We stretch the truth because the plain truth does not always get the reaction we want. Accuracy is boring. Drama gets attention. And in a world that rewards the loudest voice and the biggest story, the temptation to inflate is constant.
It is like adding a filter to a photograph. The sunset was beautiful on its own. But with a little extra saturation, it becomes stunning. The problem is that once you get used to the filter, the real thing starts to feel inadequate. You stop trusting unedited reality. And you start depending on enhancements to make life feel significant.
That is what exaggeration does to the soul. It trains you to believe that the truth is not enough. That your real life, your real experiences, your real feelings need a boost before they are worth sharing. And over time, you lose the ability to tell where the truth ends and the embellishment begins.
The Hebrew word for “trustworthy” in this proverb is emunah. It carries the idea of firmness, steadiness, faithfulness. A trustworthy person is not someone who never makes a mistake. It is someone whose word is solid ground. When they say something happened, it happened—exactly the way they described it. No inflation. No spin. You can build on what they tell you because they do not add weight the foundation cannot support.
That kind of person is increasingly rare. And God delights in them.
Think about the people in your life you trust most. Chances are, they are not the most dramatic storytellers. They are the ones who say what they mean and mean what they say. When they tell you something is serious, you take it seriously—because they have not worn out the word by using it for every minor inconvenience. When they tell you something is good, you believe it—because they do not hand out superlatives like confetti.
Contrast that with the person who exaggerates everything. “This is literally the best thing I have ever eaten.” “That meeting was the worst experience of my life.” “Everyone was talking about it.” After a while, you stop taking them at face value. Not because they are malicious, but because their words have no weight. The currency has been inflated until it is worthless.

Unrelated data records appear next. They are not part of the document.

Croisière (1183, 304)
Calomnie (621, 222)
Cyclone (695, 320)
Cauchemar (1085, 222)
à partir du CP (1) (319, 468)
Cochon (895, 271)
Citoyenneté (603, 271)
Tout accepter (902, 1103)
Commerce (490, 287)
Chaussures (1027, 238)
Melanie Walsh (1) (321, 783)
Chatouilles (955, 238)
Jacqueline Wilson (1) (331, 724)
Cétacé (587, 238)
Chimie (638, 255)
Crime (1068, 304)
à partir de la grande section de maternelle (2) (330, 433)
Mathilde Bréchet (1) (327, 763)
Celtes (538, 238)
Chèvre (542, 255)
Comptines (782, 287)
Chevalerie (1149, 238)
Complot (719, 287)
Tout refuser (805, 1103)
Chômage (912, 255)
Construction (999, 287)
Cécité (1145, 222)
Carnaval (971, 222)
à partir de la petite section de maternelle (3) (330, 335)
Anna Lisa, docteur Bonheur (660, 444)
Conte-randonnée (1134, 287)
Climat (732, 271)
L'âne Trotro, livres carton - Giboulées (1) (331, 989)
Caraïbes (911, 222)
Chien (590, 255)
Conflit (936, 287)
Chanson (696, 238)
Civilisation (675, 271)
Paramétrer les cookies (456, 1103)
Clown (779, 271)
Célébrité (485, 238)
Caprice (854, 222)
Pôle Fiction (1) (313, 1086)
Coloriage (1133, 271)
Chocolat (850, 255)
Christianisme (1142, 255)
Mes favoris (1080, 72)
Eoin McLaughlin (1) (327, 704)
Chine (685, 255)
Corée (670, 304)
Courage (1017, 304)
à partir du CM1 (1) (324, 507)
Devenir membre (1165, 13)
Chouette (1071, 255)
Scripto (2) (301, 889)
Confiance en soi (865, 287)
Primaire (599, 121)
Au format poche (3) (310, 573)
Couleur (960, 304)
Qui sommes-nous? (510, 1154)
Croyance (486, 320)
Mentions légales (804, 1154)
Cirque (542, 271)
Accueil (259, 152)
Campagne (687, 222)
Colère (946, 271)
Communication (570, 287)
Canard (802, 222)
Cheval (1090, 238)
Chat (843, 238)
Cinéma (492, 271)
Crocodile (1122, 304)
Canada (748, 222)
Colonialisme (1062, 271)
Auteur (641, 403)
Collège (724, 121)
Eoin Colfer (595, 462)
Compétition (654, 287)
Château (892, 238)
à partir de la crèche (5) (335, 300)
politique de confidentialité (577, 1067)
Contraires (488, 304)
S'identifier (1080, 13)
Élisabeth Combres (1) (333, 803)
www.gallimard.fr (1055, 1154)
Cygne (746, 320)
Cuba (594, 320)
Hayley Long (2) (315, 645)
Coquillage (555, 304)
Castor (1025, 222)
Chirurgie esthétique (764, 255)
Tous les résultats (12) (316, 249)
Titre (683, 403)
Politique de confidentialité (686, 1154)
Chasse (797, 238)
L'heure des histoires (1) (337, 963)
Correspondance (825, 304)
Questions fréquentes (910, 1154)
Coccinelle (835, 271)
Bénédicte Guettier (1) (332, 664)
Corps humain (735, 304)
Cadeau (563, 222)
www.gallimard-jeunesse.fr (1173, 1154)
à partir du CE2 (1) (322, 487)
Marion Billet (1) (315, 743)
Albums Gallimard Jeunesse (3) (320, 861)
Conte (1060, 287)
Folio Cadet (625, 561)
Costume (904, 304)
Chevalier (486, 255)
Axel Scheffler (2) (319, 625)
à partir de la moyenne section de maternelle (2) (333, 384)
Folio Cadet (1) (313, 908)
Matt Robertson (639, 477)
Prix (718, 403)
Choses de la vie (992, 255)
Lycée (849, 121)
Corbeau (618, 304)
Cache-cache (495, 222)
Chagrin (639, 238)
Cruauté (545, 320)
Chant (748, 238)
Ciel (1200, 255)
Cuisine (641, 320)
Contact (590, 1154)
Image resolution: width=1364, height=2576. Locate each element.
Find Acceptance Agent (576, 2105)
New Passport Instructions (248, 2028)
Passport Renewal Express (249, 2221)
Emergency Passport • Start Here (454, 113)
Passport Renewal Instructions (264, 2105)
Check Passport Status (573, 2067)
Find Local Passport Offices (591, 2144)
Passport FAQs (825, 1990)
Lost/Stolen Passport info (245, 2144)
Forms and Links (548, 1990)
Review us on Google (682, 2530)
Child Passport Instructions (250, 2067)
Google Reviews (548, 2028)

And here is the spiritual danger: if you cannot be trusted with the small things—a story, a number, a detail—how will you be trusted with the big things? Jesus said, “Whoever can be trusted with very little can also be trusted with much.” Trustworthiness is not measured in courtrooms. It is measured in conversations.
God does not detest lying lips because he is rigid or humorless. He detests them because lies corrode the relationships he designed for trust. Every exaggeration, no matter how small, puts a tiny crack in the bridge between you and the people around you. One crack is barely noticeable. But a hundred of them over time? The bridge fails.
This is not about becoming joyless or robotic with your words. Vivid language, humor, storytelling—those are gifts. But there is a difference between painting a picture and painting over the truth. One invites people into a moment. The other misleads them about it.
Today, try something countercultural. Tell the unedited version. Let the real story stand on its own. Say “it was a tough day” instead of “it was the worst day of my life.” Say “a few people noticed” instead of “everyone was talking about it.” Let your words carry weight by refusing to overload them.
Because in a world full of noise and hype, the person who tells the plain truth is the one people learn to trust.
Apply
Catch yourself exaggerating today. Every time you are tempted to round up a number, inflate a reaction, or dramatize a detail, stop and tell the unfiltered version instead. Notice how it feels. Notice what you were trying to get from the exaggeration—attention, sympathy, significance—and bring that need to God instead.
Pray
Father, I want to be someone whose word means something. Forgive me for the times I have stretched the truth to get a reaction or to make my life sound bigger than it is. Teach me to trust that the plain truth is enough—because you are enough. Make me steady, reliable, and honest in every conversation. In Jesus’ name. Amen.